So, there are a few things to unpack with this reply:
  • First, my comment was about per-worker output. Farm jobs scale massively with Ring Worlds, but that's a late game tech you won't have for most of your play through. And even then, Ring World base production per job won't be better.
  • Second, with the overall pop reduction, having extra jobs isn't as important as pop efficiency. Having a bunch of extra jobs doesn't matter so much when you don't have the pops yet to work them.
  • As far as overall job production goes, Hydroponic Farms provide a quick fix, but they're not a good overall solution for long-term economic growth. Each building only provides 2 farming jobs. Now, if you really need the jobs - and the jobs are worth more in Catalytic economies - then they're an option, but you're going to get 1 district's worth of jobs per building slot, with no housing. During the early gaming you're going to have limited building slots and labs, resource buildings, entertainers, admin, etc. are going to be competing for those slots, so you're not going to have much room for hydroponic farms.

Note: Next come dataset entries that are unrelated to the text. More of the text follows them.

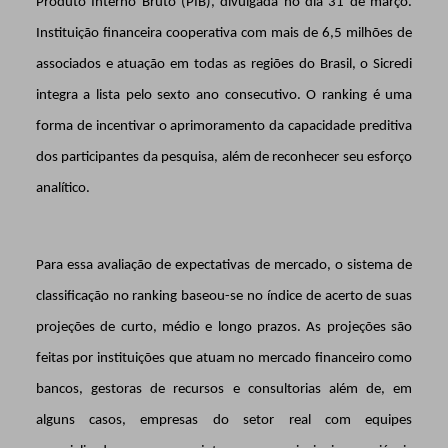
Produto Interno Bruto (PIB), divulgada no dia 31 de março.
Instituição financeira cooperativa com mais de 6,5 milhões de
associados e atuação em todas as regiões do Brasil, o Sicredi
integra a lista pelo sexto ano consecutivo.
O ranking é uma
forma de
incentivar o aprimoramento da capacidade preditiva
dos participantes da pesquisa, além de reconhecer seu esforço
analítico.
Para essa avaliação de expectativas de mercado, o sistema de
classificação no ranking baseou-se no índice de acerto de suas
projeções de curto, médio e longo prazos. As projeções são
feitas por instituições que atuam no mercado financeiro como
bancos, gestoras de recursos e consultorias além de, em
alguns casos, empresas do setor real com equipes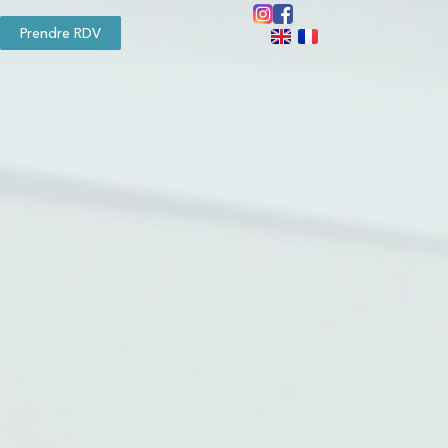
Prendre RDV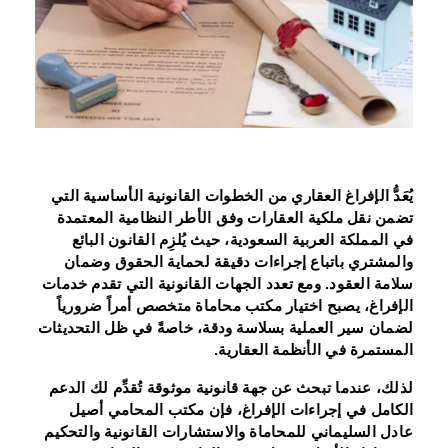
يُعَدُّ الإفراغ العقاري من الخطوات القانونية الأساسية التي
تضمن نقل ملكية العقارات وفق الأطر النظامية المعتمدة
في المملكة العربية السعودية، حيث يُلزِم القانون البائع
والمشتري باتباع إجراءات دقيقة لحماية الحقوق وضمان
سلامة العقود. ومع تعدد الجهات القانونية التي تقدم خدمات
الإفراغ، يصبح اختيار مكتب محاماة متخصص أمراً ضرورياً
لضمان سير العملية بسلاسة ودقة، خاصةً في ظل التحديثات
المستمرة في الأنظمة العقارية.
لذلك، عندما تبحث عن جهة قانونية موثوقة تُقدِّم لك الدعم
الكامل في إجراءات الإفراغ، فإن مكتب المحامي أصيل
عادل السليماني للمحاماة والاستشارات القانونية والتحكيم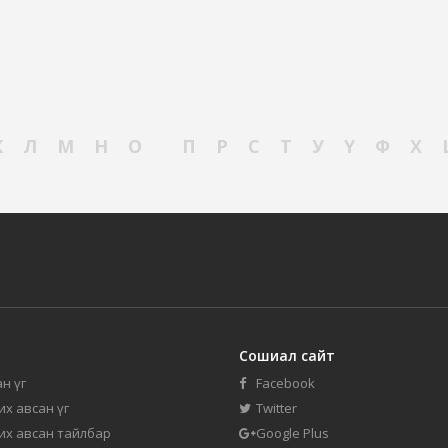
К
Л
М
Н
О
П
Р
С
Т
У
Ү
Ф
Х
Сошиал сайт
н үг
Facebook
их авсан үг
Twitter
 их авсан тайлбар
Google Plus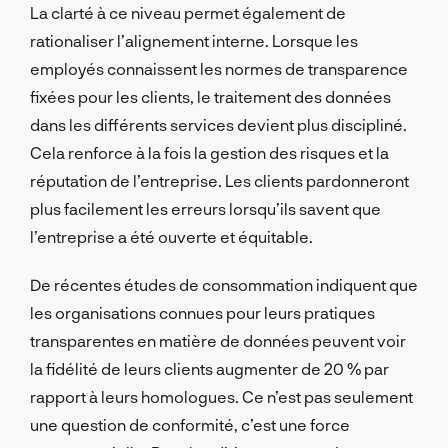
La clarté à ce niveau permet également de
rationaliser l’alignement interne. Lorsque les
employés connaissent les normes de transparence
fixées pour les clients, le traitement des données
dans les différents services devient plus discipliné.
Cela renforce à la fois la gestion des risques et la
réputation de l’entreprise. Les clients pardonneront
plus facilement les erreurs lorsqu’ils savent que
l’entreprise a été ouverte et équitable.
De récentes études de consommation indiquent que
les organisations connues pour leurs pratiques
transparentes en matière de données peuvent voir
la fidélité de leurs clients augmenter de 20 % par
rapport à leurs homologues. Ce n’est pas seulement
une question de conformité, c’est une force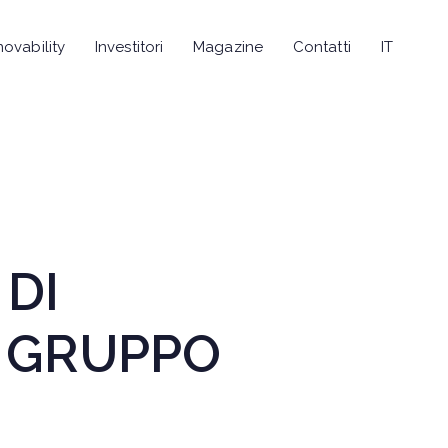
novability
Investitori
Magazine
Contatti
IT
DI
O GRUPPO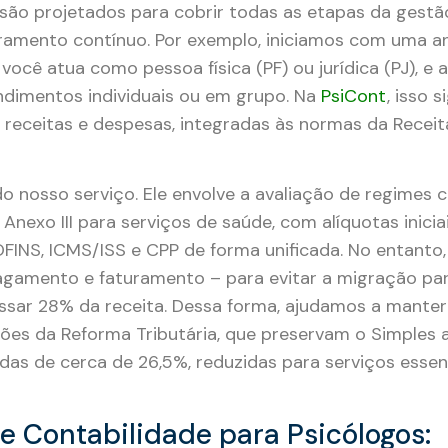
são projetados para cobrir todas as etapas da gestão
toramento contínuo. Por exemplo, iniciamos com uma an
 você atua como pessoa física (PF) ou jurídica (PJ), 
ndimentos individuais ou em grupo. Na
PsiCont
, isso s
 receitas e despesas, integradas às normas da Receit
do nosso serviço. Ele envolve a avaliação de regimes
nexo III para serviços de saúde, com alíquotas inicia
OFINS, ICMS/ISS e CPP de forma unificada. No entanto,
pagamento e faturamento – para evitar a migração par
assar 28% da receita. Dessa forma, ajudamos a manter
ões da Reforma Tributária, que preservam o Simples 
as de cerca de 26,5%, reduzidas para serviços esse
e Contabilidade para Psicólogos: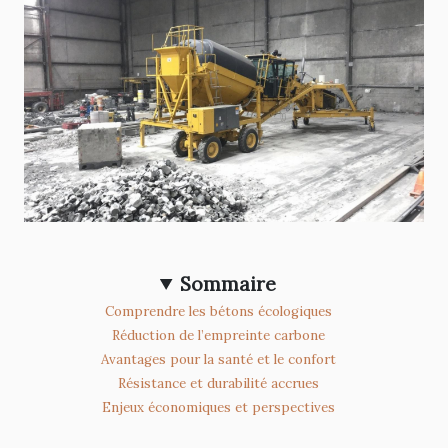
Sommaire
Comprendre les bétons écologiques
Réduction de l’empreinte carbone
Avantages pour la santé et le confort
Résistance et durabilité accrues
Enjeux économiques et perspectives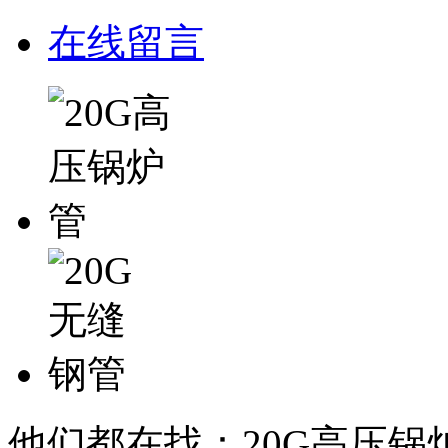
在线留言
他们都在找：20G高压锅炉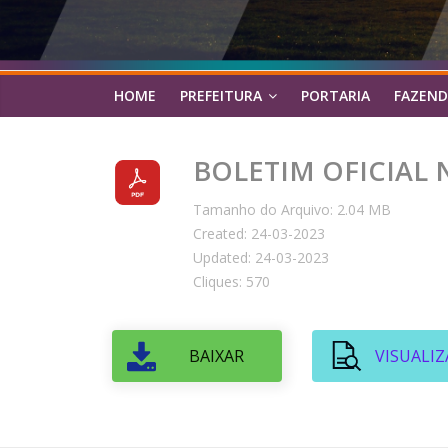
HOME
PREFEITURA
PORTARIA
FAZEND
BOLETIM OFICIAL Nº
Tamanho do Arquivo: 2.04 MB
Created: 24-03-2023
Updated: 24-03-2023
Cliques: 570
BAIXAR
VISUALIZ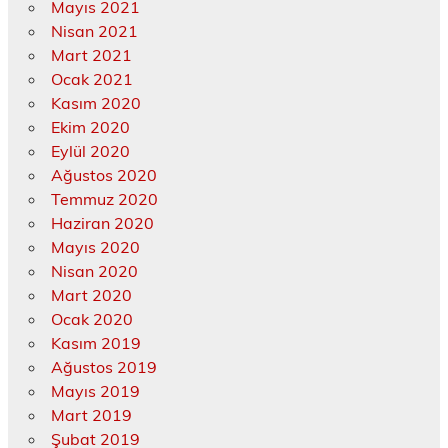
Mayıs 2021
Nisan 2021
Mart 2021
Ocak 2021
Kasım 2020
Ekim 2020
Eylül 2020
Ağustos 2020
Temmuz 2020
Haziran 2020
Mayıs 2020
Nisan 2020
Mart 2020
Ocak 2020
Kasım 2019
Ağustos 2019
Mayıs 2019
Mart 2019
Şubat 2019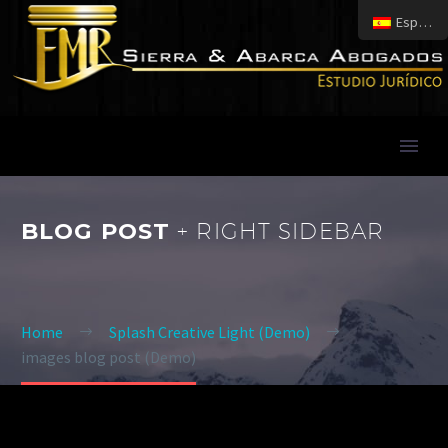
Español
BLOG POST
+ RIGHT SIDEBAR
Home
Splash Creative Light (Demo)
images blog post (Demo)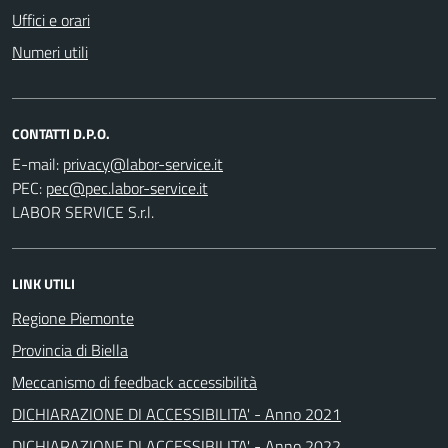
Uffici e orari
Numeri utili
CONTATTI D.P.O.
E-mail:
PEC:
LABOR SERVICE S.r.l.
LINK UTILI
Regione Piemonte
Provincia di Biella
Meccanismo di feedback accessibilità
DICHIARAZIONE DI ACCESSIBILITA' - Anno 2021
DICHIARAZIONE DI ACCESSIBILITA' - Anno 2022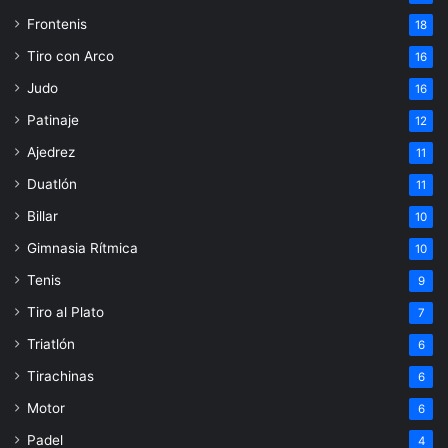
Frontenis
18
Tiro con Arco
16
Judo
16
Patinaje
12
Ajedrez
11
Duatlón
11
Billar
10
Gimnasia Rítmica
10
Tenis
9
Tiro al Plato
7
Triatlón
6
Tirachinas
6
Motor
6
Padel
4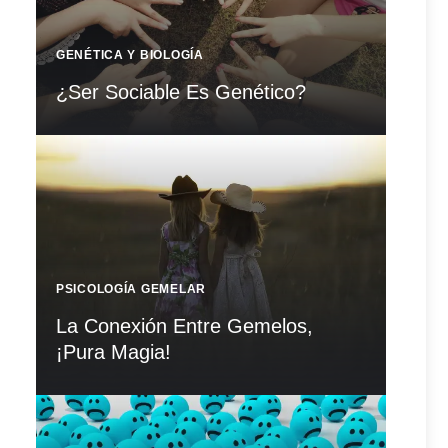
GENÉTICA Y BIOLOGÍA
¿Ser Sociable Es Genético?
PSICOLOGÍA GEMELAR
La Conexión Entre Gemelos,
¡Pura Magia!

    Once your empire becomes more established, given the value of farming jobs in a Catalytic empire, it's probably worth it to build hydroponic farms on your dedicated ag worlds. But at that point, other empires can invest in orbital habitats for minerals, which provide 9 jobs to start with and expand to 17 jobs with the processing building. They're more expensive, but much more flexible and reliable than dedicated agg worlds, until you get Ring Worlds.

    Catalytic farming will really take off with terraforming and Gaia worlds to colonize the lushest planets in their territory.
  • You'll also get minerals from space, but we'll zero those out - Catalytic empires can use them for buildings and districts, and standard economies will need to do so as well. You can only get a small amount of food from space, so it's not really worth mentioning (Hydroponic Bays). You're also going to need minerals for Consumer Goods or Research unless you're an ME. Catalytic economies will definitely take pressure off of empires with limit mining districts, but the reverse can be said of empires that have limited farming districts, even with Hydroponic Bays. Overall, the RNG gods will probably favor Catalytic economies, since you usually get a spread of districts on a planet, with minimal needs for food. HM's will probably benefit the most.
Also, don't forget that Catalytic Processing is a Civic - there's a cost to taking it. Mining Guilds may be an overall more optimal choice for SEs in the long run, since that Civic will make the job output ratio for mineral:alloys even better than it already is. That's not to say that Catalytic Processing isn't a great civic for SEs, but it requires optimizing your build around food production to really take advantage of, like taking Agrarian Idyll.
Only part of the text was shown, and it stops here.